Within the entries below, count the lines that hold the string "Lancôme" and give only that number.

*** Opening DATA FOR THIS TASK ***

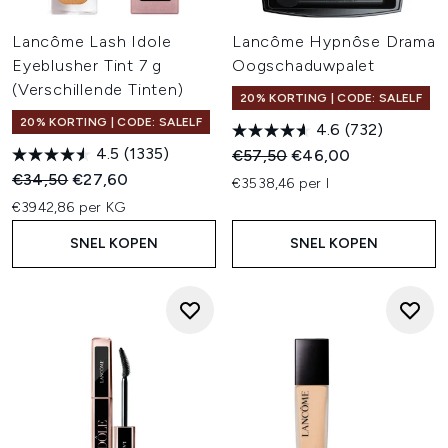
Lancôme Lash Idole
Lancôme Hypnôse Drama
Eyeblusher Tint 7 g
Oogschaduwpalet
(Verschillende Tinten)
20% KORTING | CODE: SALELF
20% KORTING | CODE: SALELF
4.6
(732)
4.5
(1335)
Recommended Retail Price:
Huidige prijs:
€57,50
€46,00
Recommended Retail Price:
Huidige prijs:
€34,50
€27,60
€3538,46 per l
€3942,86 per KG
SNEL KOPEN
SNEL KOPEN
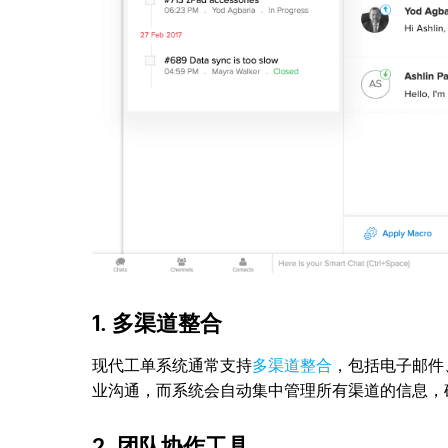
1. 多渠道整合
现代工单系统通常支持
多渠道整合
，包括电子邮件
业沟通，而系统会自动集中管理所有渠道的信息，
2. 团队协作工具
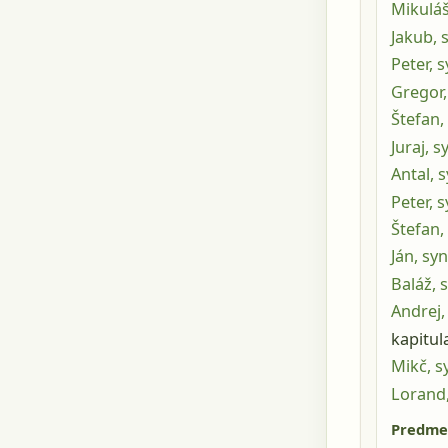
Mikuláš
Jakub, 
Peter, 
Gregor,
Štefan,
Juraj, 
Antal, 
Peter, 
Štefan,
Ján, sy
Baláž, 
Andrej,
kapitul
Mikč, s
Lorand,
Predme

*** Closing DATA FOR THIS TASK ***
*** Opening DATA FOR THIS TASK ***

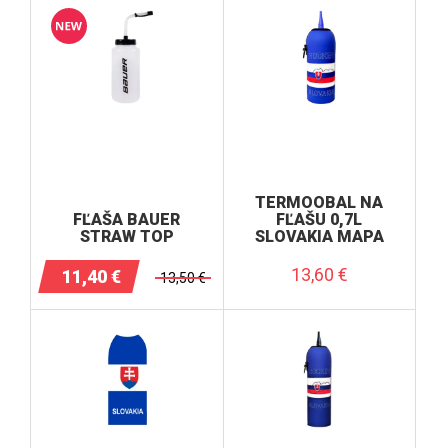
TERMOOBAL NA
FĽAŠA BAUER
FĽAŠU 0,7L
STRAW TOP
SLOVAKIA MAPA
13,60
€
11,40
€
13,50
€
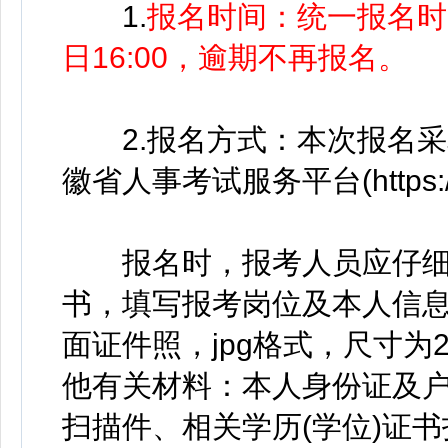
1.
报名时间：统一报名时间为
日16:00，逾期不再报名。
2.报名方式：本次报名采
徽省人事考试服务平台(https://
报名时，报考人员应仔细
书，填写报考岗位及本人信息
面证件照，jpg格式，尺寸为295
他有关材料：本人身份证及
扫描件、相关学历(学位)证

*** Closing DATA FOR THIS TASK ***

— ANSWER SPACE —
2